Degree PhD 2000, Kyushu University
Areas of Research Bacteriology, Applied microbiology, Genome sciences, RNA sciences
Keywords Metagenome, Biofilm, Antisense RNAs, Microbial community, Bioenergy, Biomass utilization

Research interest

Our research is focused on analyzing and utilizing bacterial populations without isolating individual bacteria.
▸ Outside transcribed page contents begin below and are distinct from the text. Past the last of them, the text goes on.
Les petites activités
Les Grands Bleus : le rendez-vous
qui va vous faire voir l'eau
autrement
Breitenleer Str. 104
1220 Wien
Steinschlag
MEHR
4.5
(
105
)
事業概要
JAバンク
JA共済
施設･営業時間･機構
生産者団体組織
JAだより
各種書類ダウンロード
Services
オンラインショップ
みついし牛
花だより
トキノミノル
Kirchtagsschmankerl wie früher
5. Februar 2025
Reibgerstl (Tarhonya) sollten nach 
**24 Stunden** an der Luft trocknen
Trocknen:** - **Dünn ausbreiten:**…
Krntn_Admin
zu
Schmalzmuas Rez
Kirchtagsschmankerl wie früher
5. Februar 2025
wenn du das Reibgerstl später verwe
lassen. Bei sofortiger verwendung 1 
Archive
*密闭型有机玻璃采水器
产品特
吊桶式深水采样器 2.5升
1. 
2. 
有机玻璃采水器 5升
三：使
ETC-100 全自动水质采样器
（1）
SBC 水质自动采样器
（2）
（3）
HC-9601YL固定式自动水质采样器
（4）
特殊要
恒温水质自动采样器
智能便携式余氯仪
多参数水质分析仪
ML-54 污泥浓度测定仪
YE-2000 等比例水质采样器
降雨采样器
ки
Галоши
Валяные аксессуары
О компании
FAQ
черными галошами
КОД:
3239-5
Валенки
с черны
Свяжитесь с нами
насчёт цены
Various bacteria live in soil, water, air, and the bodies of animals. We think that there are two problems in current bacterial researches. First, most researches are carried out using isolated pure cultures, but it is said that only a small percentage of the microbes that exist on earth has been isolated so far. Second, some bacteria live in the planktonic state whereas others live as sessile cells; although the majority of microbes on earth is thought to be in the latter state, they are preferentially cultured in planktonic states in laboratories. As one familiar example, slimy structures are routinely found on kitchen sinks, which is called biofilm and made of a variety of sessile bacteria.
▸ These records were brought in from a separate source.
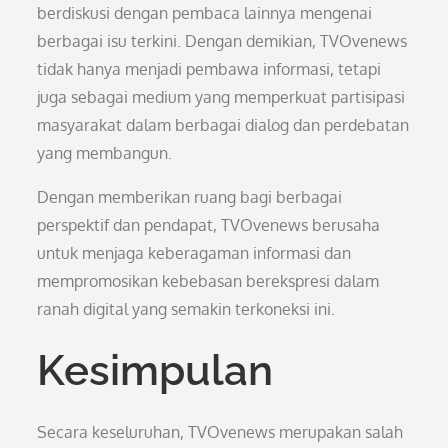
berdiskusi dengan pembaca lainnya mengenai
berbagai isu terkini. Dengan demikian, TVOvenews
tidak hanya menjadi pembawa informasi, tetapi
juga sebagai medium yang memperkuat partisipasi
masyarakat dalam berbagai dialog dan perdebatan
yang membangun.
Dengan memberikan ruang bagi berbagai
perspektif dan pendapat, TVOvenews berusaha
untuk menjaga keberagaman informasi dan
mempromosikan kebebasan berekspresi dalam
ranah digital yang semakin terkoneksi ini.
Kesimpulan
Secara keseluruhan, TVOvenews merupakan salah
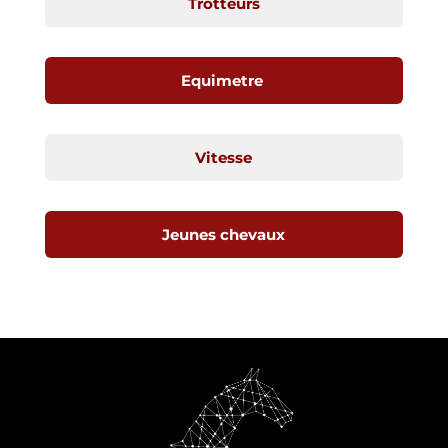
Trotteurs
Equimetre
Vitesse
Jeunes chevaux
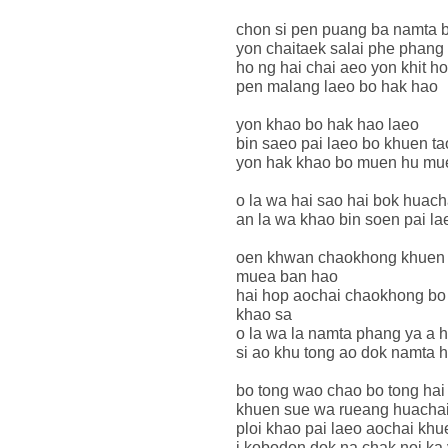
chon si pen puang ba namta b
yon chaitaek salai phe phang
ho ng hai chai aeo yon khit h
pen malang laeo bo hak hao
yon khao bo hak hao laeo
bin saeo pai laeo bo khuen ta
yon hak khao bo muen hu mu
o la wa hai sao hai bok huach
an la wa khao bin soen pai l
oen khwan chaokhong khuen 
muea ban hao
hai hop aochai chaokhong bo
khao sa
o la wa la namta phang ya a 
si ao khu tong ao dok namta 
bo tong wao chao bo tong hai
khuen sue wa rueang huachai
ploi khao pai laeo aochai kh
i kobodon dok na chak noi ka 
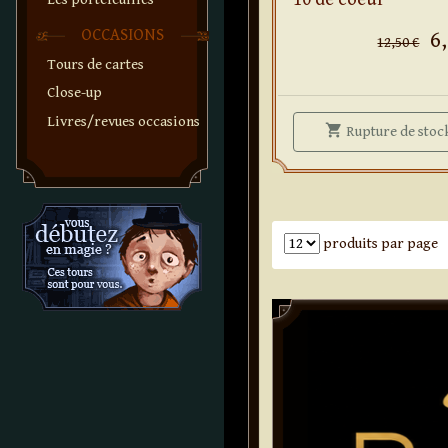
OCCASIONS
6
12,50 €
Tours de cartes
Close-up
Livres/revues occasions
shopping_cart
Rupture
de stoc
Nombre de produits par pa
produits par page
Paddle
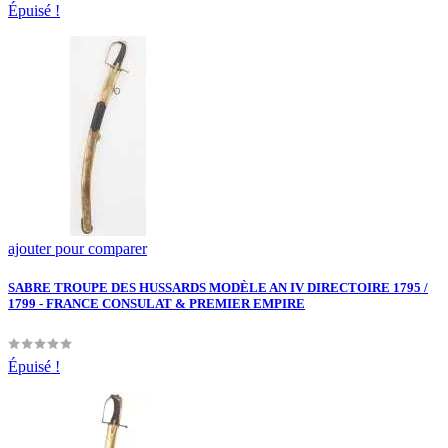
Épuisé !
ajouter pour comparer
SABRE TROUPE DES HUSSARDS MODÈLE AN IV DIRECTOIRE 1795 /
1799 - FRANCE CONSULAT & PREMIER EMPIRE
Épuisé !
We believe that industrially and pharmaceutically valuable genes are buried in untouched bacterial communities. In other words, bacterial communities are full of treasures. Also, emergence of biofilms is problematic in medical and sanitary fields. Therefore, we are trying to do the following researches.
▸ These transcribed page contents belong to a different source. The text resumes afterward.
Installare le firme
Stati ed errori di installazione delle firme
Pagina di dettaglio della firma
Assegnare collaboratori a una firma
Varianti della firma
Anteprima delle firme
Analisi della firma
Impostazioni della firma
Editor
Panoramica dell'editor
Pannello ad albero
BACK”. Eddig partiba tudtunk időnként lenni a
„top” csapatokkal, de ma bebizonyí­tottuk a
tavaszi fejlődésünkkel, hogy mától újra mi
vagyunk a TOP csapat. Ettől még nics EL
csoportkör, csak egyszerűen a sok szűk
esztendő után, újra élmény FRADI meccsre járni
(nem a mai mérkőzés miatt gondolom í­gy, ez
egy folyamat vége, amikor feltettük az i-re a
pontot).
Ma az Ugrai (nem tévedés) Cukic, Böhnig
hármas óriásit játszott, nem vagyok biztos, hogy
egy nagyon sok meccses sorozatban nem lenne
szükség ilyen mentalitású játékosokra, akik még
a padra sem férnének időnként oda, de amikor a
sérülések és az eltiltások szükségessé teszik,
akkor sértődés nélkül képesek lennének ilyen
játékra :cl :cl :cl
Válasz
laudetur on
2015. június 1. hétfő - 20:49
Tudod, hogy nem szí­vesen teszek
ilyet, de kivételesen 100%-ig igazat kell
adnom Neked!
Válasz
  1. 1.Establishing model bacterial communities and biofilms that are re-producible for a long time in laboratories.
  2. 2.Investigating how biofilms are constructed and developing methods to remove them.
  3. 3.Discovering valuable genes that are sleeping in bacterial communities without isolating bacteria (metagenome analysis).
  4. 4.Combating one unwanted bacterium in populations to keep bacterial communities (flora) in a favorable state.

Research findings

Selected publications

  1. 1.Nakamura, Y., Yamamoto, N., Kino, Y., Yamamoto, N., Kamei, S., Mori, H., Kurokawa, K., and Nakashima, N. (2016) Establishment of a multi-species biofilm model and metatranscriptomic analysis of biofilm and planktonic cell communities. Appl. Microbiol. Biotechnol.100, 7263-7279.
  2. 2.Akita, H., Nakashima, N., and Hoshino, T. (2015) Bacterial production of isobutanol without expensive reagents. Appl. Microbiol. Biotechnol.99, 991-999.
  3. 3.Nakashima, N., Akita, H., and Hoshino, T. (2014) Establishment of a novel gene expression method, BICES (biomass-inducible chromosome-based expression system), and its application to the production of 2,3-butanediol and acetoin. Metab. Eng. 25, 204-214.
  4. 4.Nakashima, N., Ohno, S., Yoshikawa, K., Shimizu, H., and Tamura, T. (2014) A vector library for silencing central carbon-metabolism genes with antisense RNAs in Escherichia coli. Appl. Environ. Microbiol. 80, 564-573.
  5. 5.Nakashima, N., and Tamura, T. (2013) Gene silencing in Escherichia coli using antisense RNAs expressed from doxycycline-inducible vectors. Lett. Appl. Microbiol. 56, 436-442.
  6. 6.Nakashima, N., and Tamura, T. (2012) A new carbon catabolite repression mutation of Escherichia coli, mlc*, and its use for producing isobutanol. J. Biosci. Bioeng. 114, 38-44.
  7. 7.Nakashima, N., Goh, S., Good, L., and Tamura, T. (2012) Multiple-gene silencing using antisense RNAs in Escherichia coli. Meth. Mol. Biol. 815, 307-319.
  8. 8.Nakashima, N., Goh, S., and Tamura, T. (2012) Subtracting gene function by gene silencing and disruption in bacteria. Curr. Biotechnol. 9, 166-174.